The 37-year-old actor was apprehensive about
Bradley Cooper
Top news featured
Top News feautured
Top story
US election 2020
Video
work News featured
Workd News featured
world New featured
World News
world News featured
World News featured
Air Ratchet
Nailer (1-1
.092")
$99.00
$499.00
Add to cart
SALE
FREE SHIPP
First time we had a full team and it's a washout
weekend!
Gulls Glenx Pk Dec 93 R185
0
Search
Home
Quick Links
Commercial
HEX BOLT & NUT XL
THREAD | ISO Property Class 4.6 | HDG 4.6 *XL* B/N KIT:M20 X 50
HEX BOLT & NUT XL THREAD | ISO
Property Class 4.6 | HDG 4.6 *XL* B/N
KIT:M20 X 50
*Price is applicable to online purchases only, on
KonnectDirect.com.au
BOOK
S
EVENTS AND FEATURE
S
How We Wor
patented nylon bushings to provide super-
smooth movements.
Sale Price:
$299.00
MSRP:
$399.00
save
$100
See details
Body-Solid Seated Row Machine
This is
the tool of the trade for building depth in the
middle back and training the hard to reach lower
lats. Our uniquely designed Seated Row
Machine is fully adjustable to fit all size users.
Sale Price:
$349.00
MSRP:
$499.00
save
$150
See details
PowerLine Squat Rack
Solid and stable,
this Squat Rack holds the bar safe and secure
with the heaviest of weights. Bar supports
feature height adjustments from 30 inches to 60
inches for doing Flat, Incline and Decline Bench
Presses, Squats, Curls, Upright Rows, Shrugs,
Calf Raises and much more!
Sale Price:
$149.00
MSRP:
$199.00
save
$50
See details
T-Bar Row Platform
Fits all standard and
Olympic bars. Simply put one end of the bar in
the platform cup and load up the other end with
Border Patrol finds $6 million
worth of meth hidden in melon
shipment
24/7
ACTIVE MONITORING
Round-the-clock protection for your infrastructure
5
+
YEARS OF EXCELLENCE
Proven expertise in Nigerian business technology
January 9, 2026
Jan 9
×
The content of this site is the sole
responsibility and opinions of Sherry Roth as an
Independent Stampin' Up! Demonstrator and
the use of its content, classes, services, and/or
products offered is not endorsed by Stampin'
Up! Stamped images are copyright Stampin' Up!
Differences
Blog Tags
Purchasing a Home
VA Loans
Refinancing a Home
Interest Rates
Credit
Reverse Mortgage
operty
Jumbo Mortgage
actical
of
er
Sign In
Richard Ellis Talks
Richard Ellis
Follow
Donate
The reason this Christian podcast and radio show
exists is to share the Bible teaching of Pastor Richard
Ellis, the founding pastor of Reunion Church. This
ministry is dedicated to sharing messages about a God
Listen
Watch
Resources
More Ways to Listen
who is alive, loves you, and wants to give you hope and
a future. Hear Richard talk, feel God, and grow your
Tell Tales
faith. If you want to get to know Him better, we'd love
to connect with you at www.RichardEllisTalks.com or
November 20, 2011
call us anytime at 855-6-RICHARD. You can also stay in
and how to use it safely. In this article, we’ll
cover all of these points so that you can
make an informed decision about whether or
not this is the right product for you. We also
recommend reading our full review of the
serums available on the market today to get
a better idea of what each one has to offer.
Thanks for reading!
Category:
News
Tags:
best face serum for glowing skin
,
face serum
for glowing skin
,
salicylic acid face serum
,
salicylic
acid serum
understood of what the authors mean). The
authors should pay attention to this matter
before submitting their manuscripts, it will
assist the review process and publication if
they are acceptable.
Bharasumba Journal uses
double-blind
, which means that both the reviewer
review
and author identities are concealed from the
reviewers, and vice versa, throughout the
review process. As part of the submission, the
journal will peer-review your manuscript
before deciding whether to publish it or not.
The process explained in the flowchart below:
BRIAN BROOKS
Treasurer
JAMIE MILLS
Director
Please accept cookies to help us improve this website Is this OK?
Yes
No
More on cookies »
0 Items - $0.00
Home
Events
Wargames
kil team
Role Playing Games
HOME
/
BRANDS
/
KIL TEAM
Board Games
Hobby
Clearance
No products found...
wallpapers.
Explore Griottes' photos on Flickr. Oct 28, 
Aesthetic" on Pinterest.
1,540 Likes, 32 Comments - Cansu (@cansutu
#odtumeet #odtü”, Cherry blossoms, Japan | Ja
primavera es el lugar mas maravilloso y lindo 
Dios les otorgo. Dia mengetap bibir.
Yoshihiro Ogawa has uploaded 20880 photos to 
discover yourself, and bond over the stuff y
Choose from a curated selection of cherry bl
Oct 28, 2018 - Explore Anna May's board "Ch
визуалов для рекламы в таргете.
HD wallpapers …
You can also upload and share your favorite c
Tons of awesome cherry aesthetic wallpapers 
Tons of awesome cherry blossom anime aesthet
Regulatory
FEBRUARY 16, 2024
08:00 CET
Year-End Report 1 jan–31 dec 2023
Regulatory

########################################

What this task involves: Copy the records above exactly.

Exercise output:
The 37-year-old actor was apprehensive about
Bradley Cooper
Top news featured
Top News feautured
Top story
US election 2020
Video
work News featured
Workd News featured
world New featured
World News
world News featured
World News featured
Air Ratchet
Nailer (1-1
.092")
$99.00
$499.00
Add to cart
SALE
FREE SHIPP
First time we had a full team and it's a washout
weekend!
Gulls Glenx Pk Dec 93 R185
0
Search
Home
Quick Links
Commercial
HEX BOLT & NUT XL
THREAD | ISO Property Class 4.6 | HDG 4.6 *XL* B/N KIT:M20 X 50
HEX BOLT & NUT XL THREAD | ISO
Property Class 4.6 | HDG 4.6 *XL* B/N
KIT:M20 X 50
*Price is applicable to online purchases only, on
KonnectDirect.com.au
BOOK
S
EVENTS AND FEATURE
S
How We Wor
patented nylon bushings to provide super-
smooth movements.
Sale Price:
$299.00
MSRP:
$399.00
save
$100
See details
Body-Solid Seated Row Machine
This is
the tool of the trade for building depth in the
middle back and training the hard to reach lower
lats. Our uniquely designed Seated Row
Machine is fully adjustable to fit all size users.
Sale Price:
$349.00
MSRP:
$499.00
save
$150
See details
PowerLine Squat Rack
Solid and stable,
this Squat Rack holds the bar safe and secure
with the heaviest of weights. Bar supports
feature height adjustments from 30 inches to 60
inches for doing Flat, Incline and Decline Bench
Presses, Squats, Curls, Upright Rows, Shrugs,
Calf Raises and much more!
Sale Price:
$149.00
MSRP:
$199.00
save
$50
See details
T-Bar Row Platform
Fits all standard and
Olympic bars. Simply put one end of the bar in
the platform cup and load up the other end with
Border Patrol finds $6 million
worth of meth hidden in melon
shipment
24/7
ACTIVE MONITORING
Round-the-clock protection for your infrastructure
5
+
YEARS OF EXCELLENCE
Proven expertise in Nigerian business technology
January 9, 2026
Jan 9
×
The content of this site is the sole
responsibility and opinions of Sherry Roth as an
Independent Stampin' Up! Demonstrator and
the use of its content, classes, services, and/or
products offered is not endorsed by Stampin'
Up! Stamped images are copyright Stampin' Up!
Differences
Blog Tags
Purchasing a Home
VA Loans
Refinancing a Home
Interest Rates
Credit
Reverse Mortgage
operty
Jumbo Mortgage
actical
of
er
Sign In
Richard Ellis Talks
Richard Ellis
Follow
Donate
The reason this Christian podcast and radio show
exists is to share the Bible teaching of Pastor Richard
Ellis, the founding pastor of Reunion Church. This
ministry is dedicated to sharing messages about a God
Listen
Watch
Resources
More Ways to Listen
who is alive, loves you, and wants to give you hope and
a future. Hear Richard talk, feel God, and grow your
Tell Tales
faith. If you want to get to know Him better, we'd love
to connect with you at www.RichardEllisTalks.com or
November 20, 2011
call us anytime at 855-6-RICHARD. You can also stay in
and how to use it safely. In this article, we’ll
cover all of these points so that you can
make an informed decision about whether or
not this is the right product for you. We also
recommend reading our full review of the
serums available on the market today to get
a better idea of what each one has to offer.
Thanks for reading!
Category:
News
Tags:
best face serum for glowing skin
,
face serum
for glowing skin
,
salicylic acid face serum
,
salicylic
acid serum
understood of what the authors mean). The
authors should pay attention to this matter
before submitting their manuscripts, it will
assist the review process and publication if
they are acceptable.
Bharasumba Journal uses
double-blind
, which means that both the reviewer
review
and author identities are concealed from the
reviewers, and vice versa, throughout the
review process. As part of the submission, the
journal will peer-review your manuscript
before deciding whether to publish it or not.
The process explained in the flowchart below:
BRIAN BROOKS
Treasurer
JAMIE MILLS
Director
Please accept cookies to help us improve this website Is this OK?
Yes
No
More on cookies »
0 Items - $0.00
Home
Events
Wargames
kil team
Role Playing Games
HOME
/
BRANDS
/
KIL TEAM
Board Games
Hobby
Clearance
No products found...
wallpapers.
Explore Griottes' photos on Flickr. Oct 28, 
Aesthetic" on Pinterest.
1,540 Likes, 32 Comments - Cansu (@cansutu
#odtumeet #odtü”, Cherry blossoms, Japan | Ja
primavera es el lugar mas maravilloso y lindo 
Dios les otorgo. Dia mengetap bibir.
Yoshihiro Ogawa has uploaded 20880 photos to 
discover yourself, and bond over the stuff y
Choose from a curated selection of cherry bl
Oct 28, 2018 - Explore Anna May's board "Ch
визуалов для рекламы в таргете.
HD wallpapers …
You can also upload and share your favorite c
Tons of awesome cherry aesthetic wallpapers 
Tons of awesome cherry blossom anime aesthet
Regulatory
FEBRUARY 16, 2024
08:00 CET
Year-End Report 1 jan–31 dec 2023
Regulatory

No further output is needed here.